IU   INDIANA UNIVERSITY BLOOMINGTON
   
 
News from the Indiana Geological and Water Survey
December 2023
    
 

New publications added to journal

One new map and two new data sets have been published to Vol. 5 of the Indiana Journal of Earth Sciences:

Quaternary Geology of the Washington-Jasper Area

The Quaternary geologic map of the Washington-Jasper area, in southwestern Indiana, shows the distribution of glacial and postglacial deposits at the surface, mostly appearing in the western two-thirds of the area, along with basic bedrock geology. In addition to the map document, a composite spatial data set that conforms to the standardized database schema known as GeMS (Geologic Map Schema) is also available for download. This project was funded by a USGS STATEMAP award.

Access the map and data here.

Bedrock Geologic Database of the Vincennes 30- x 60-minute Quadrangle, Indiana, Geologic Map Schema (GeMS) Level 3

This project, funded by a USGS STATEMAP award, assembled a GeMS-compliant database for the Vincennes 1:100,000-scale quadrangle from several data sources, including new stratigraphic picks in Indiana’s NCRDS (National Coal Record Database System), the IGWS PDMS (Petroleum Database Management System), and data from past STATEMAP work in the surrounding areas. This data, along with information from a series of Esri-based Indiana Coal Atlas StoryMaps published between 2016 and 2018, were used to create the new geologic contacts and polygons for the area.

Access the data here.

COMING SOON to IJES:

• "Geologic Map of the Bedford 30- x 60-minute Quadrangle, Indiana" (map, database, and map pamphlet) by Tripp and others

• "Gallium and Germanium in Pennsylvanian Coals, Shales, and Paleosols in Indiana" by Mastalerz and Roden

• "Silurian Diploporitans as Substrata: Paleoecological Observations and Patterns of Encrustation by Eucalyptocrinites (Crinoidea) in Southeastern Indiana" by Thomka and others



Geoscience experiment aimed at aiding stone industry

Buff, gray, variegated—it can be challenging enough to try to control for color variations of natural stone in a building project without adding green, too.

When a local quarry began noticing a pale, green-yellow stain appearing on the surface of cut Salem Limestone, the operators reached out to the Indiana Geological and Water Survey to try to understand why. It’s an investigation that started in June and was still going on last week, as Research Scientist Tracy Branam and Volunteer Affiliate Sam Frushour sawed through slabs to see just how deep the color changes went.

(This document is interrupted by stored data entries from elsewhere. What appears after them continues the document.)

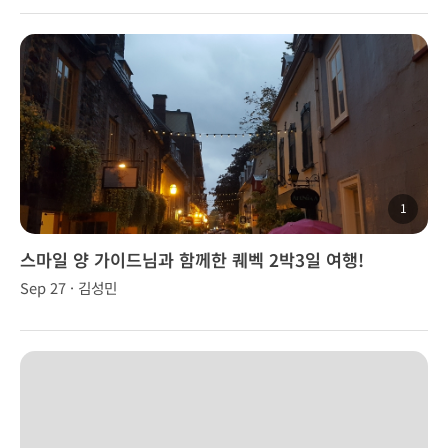
1
스마일 양 가이드님과 함께한 퀘벡 2박3일 여행!
Sep 27 · 김성민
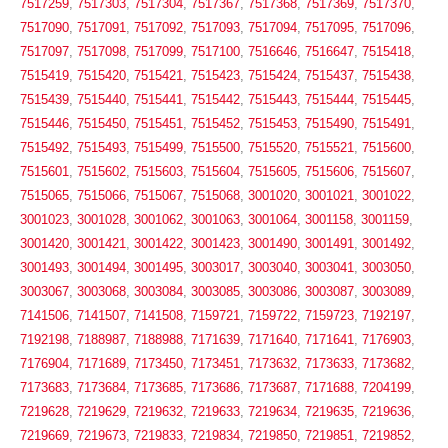
7517259
,
7517303
,
7517304
,
7517367
,
7517368
,
7517369
,
7517370
,
7517090
,
7517091
,
7517092
,
7517093
,
7517094
,
7517095
,
7517096
,
7517097
,
7517098
,
7517099
,
7517100
,
7516646
,
7516647
,
7515418
,
7515419
,
7515420
,
7515421
,
7515423
,
7515424
,
7515437
,
7515438
,
7515439
,
7515440
,
7515441
,
7515442
,
7515443
,
7515444
,
7515445
,
7515446
,
7515450
,
7515451
,
7515452
,
7515453
,
7515490
,
7515491
,
7515492
,
7515493
,
7515499
,
7515500
,
7515520
,
7515521
,
7515600
,
7515601
,
7515602
,
7515603
,
7515604
,
7515605
,
7515606
,
7515607
,
7515065
,
7515066
,
7515067
,
7515068
,
3001020
,
3001021
,
3001022
,
3001023
,
3001028
,
3001062
,
3001063
,
3001064
,
3001158
,
3001159
,
3001420
,
3001421
,
3001422
,
3001423
,
3001490
,
3001491
,
3001492
,
3001493
,
3001494
,
3001495
,
3003017
,
3003040
,
3003041
,
3003050
,
3003067
,
3003068
,
3003084
,
3003085
,
3003086
,
3003087
,
3003089
,
7141506
,
7141507
,
7141508
,
7159721
,
7159722
,
7159723
,
7192197
,
7192198
,
7188987
,
7188988
,
7171639
,
7171640
,
7171641
,
7176903
,
7176904
,
7171689
,
7173450
,
7173451
,
7173632
,
7173633
,
7173682
,
7173683
,
7173684
,
7173685
,
7173686
,
7173687
,
7171688
,
7204199
,
7219628
,
7219629
,
7219632
,
7219633
,
7219634
,
7219635
,
7219636
,
7219669
,
7219673
,
7219833
,
7219834
,
7219850
,
7219851
,
7219852
,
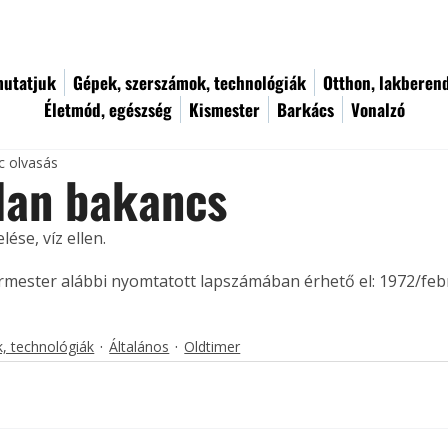
utatjuk
Gépek, szerszámok, technológiák
Otthon, lakberen
Életmód, egészség
Kismester
Barkács
Vonalzó
c olvasás
lan bakancs
ése, víz ellen. 
ermester alábbi nyomtatott lapszámában érhető el: 1972/feb
, technológiák
Általános
Oldtimer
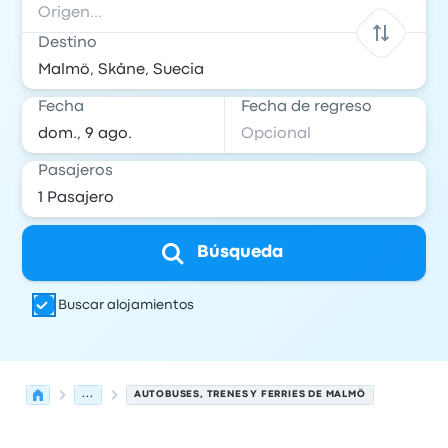
Destino
Fecha
Fecha de regreso
Pasajeros
Búsqueda
Buscar alojamientos
...
AUTOBUSES, TRENES Y FERRIES DE MALMÖ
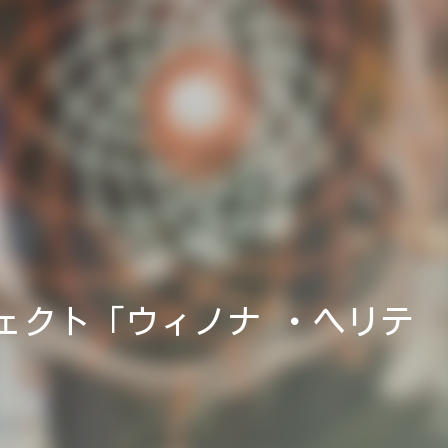
ェクト「ウィノナ ・ヘリテ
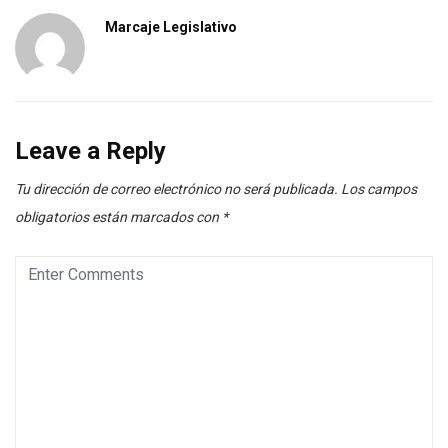
Marcaje Legislativo
Leave a Reply
Tu dirección de correo electrónico no será publicada.
Los campos
obligatorios están marcados con
*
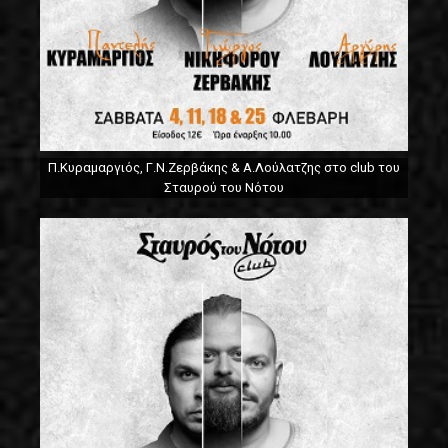
Π.Κυραμαργιός, Γ.Ν.Ζερβάκης & Α.Λούλατζης στο club του
Σταυρού του Νότου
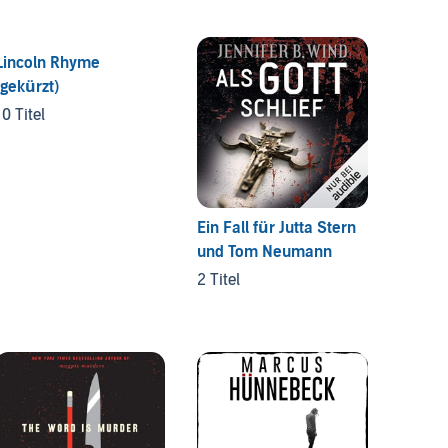
Lincoln Rhyme
(gekürzt)
10 Titel
Ein Fall für Jutta Stern
Richte
und Tom Neumann
1 titel
2 Titel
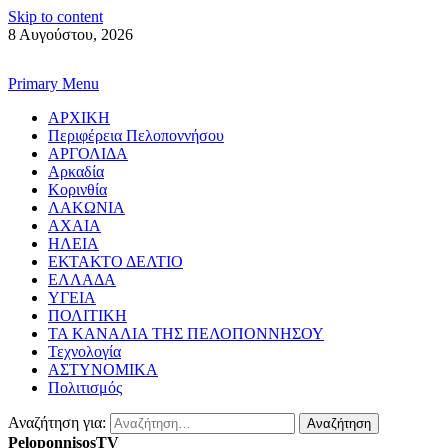
Skip to content
8 Αυγούστου, 2026
Primary Menu
ΑΡΧΙΚΗ
Περιφέρεια Πελοποννήσου
ΑΡΓΟΛΙΔΑ
Αρκαδία
Κορινθία
ΛΑΚΩΝΙΑ
ΑΧΑΙΑ
ΗΛΕΙΑ
ΕΚΤΑΚΤΟ ΔΕΛΤΙΟ
ΕΛΛΑΔΑ
ΥΓΕΙΑ
ΠΟΛΙΤΙΚΗ
ΤΑ ΚΑΝΑΛΙΑ ΤΗΣ ΠΕΛΟΠΟΝΝΗΣΟΥ
Τεχνολογία
ΑΣΤΥΝΟΜΙΚΑ
Πολιτισμός
Αναζήτηση για:
PeloponnisosTV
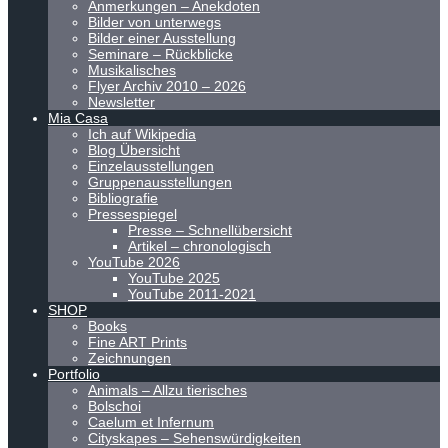
Anmerkungen – Anekdoten
Bilder von unterwegs
Bilder einer Ausstellung
Seminare – Rückblicke
Musikalisches
Flyer Archiv 2010 – 2026
Newsletter
Mia Casa
Ich auf Wikipedia
Blog Übersicht
Einzelausstellungen
Gruppenausstellungen
Bibliografie
Pressespiegel
Presse – Schnellübersicht
Artikel – chronologisch
YouTube 2026
YouTube 2025
YouTube 2011-2021
SHOP
Books
Fine ART Prints
Zeichnungen
Portfolio
Animals – Allzu tierisches
Bolschoi
Caelum et Infernum
Cityskapes – Sehenswürdigkeiten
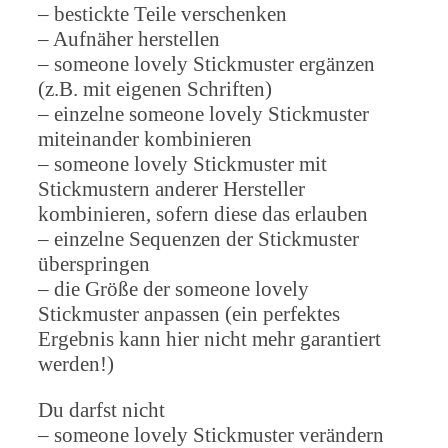
– bestickte Teile verschenken
– Aufnäher herstellen
– someone lovely Stickmuster ergänzen
(z.B. mit eigenen Schriften)
– einzelne someone lovely Stickmuster
miteinander kombinieren
– someone lovely Stickmuster mit
Stickmustern anderer Hersteller
kombinieren, sofern diese das erlauben
– einzelne Sequenzen der Stickmuster
überspringen
– die Größe der someone lovely
Stickmuster anpassen (ein perfektes
Ergebnis kann hier nicht mehr garantiert
werden!)
Du darfst nicht
– someone lovely Stickmuster verändern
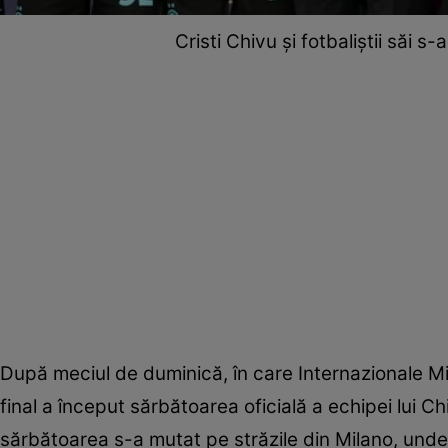
Cristi Chivu și fotbaliștii săi 
După meciul de duminică, în care Internazionale Mil
final a început sărbătoarea oficială a echipei lui C
sărbătoarea s-a mutat pe străzile din Milano, unde s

“Just when you think you might have it figured out, other questions pop up,” Branam said.

Mill employees noticed a pale-green tint developing on dimension stone that had been cut from a new “bench,” or lower layer of limestone. It didn’t appear, though, until it had been cut and moved to the yard to cure in the sun and rain, anywhere from a few weeks to several months.

A pale green stain is seen on cut limestone at a Bloomington-area mill. A pale green stain is seen on cut limestone at a Bloomington-area mill. | Kristen Wilkins, IGWS

Over time, the mill staff noticed that green stains would turn white and could be washed off. Not all cut stone, though, has the luxury of curing time. For a few buyers, the stain appeared after the stone had already been placed on a building because the piece was needed as soon as it was quarried.

"It starts to get fluorescent, and customers don’t really like that,” the mill foreman told researchers.

In June, Branam received six, 7-inch-square, 2-inch-thick limestone slabs from the mill and tried to reproduce the green-staining phenomenon. Three slabs were sealed with a liquid latex coating on their sides to prevent evaporation; the other three were not. Two control slabs—one with sealed sides, one without—were placed on a deck where they could be exposed to natural weather conditions. The other four slabs were placed under a fume hood in the IGWS Water Lab over reservoirs of purified water set on hotplates. Two contained sponges to force evaporation through the top face of the slab; two did not.

None of those scenarios produced the green stain, but the slabs in the lab that were subjected to water moving through their pores over heat did change to a darker color. Testing on those slabs showed that sulfur in the rock moves to a surface and stays there after the water in the pores evaporates. Samples of green-stained limestone taken from the quarry also showed highly elevated levels of sulfur under pXRF (portable X-ray fluorescence) analysis.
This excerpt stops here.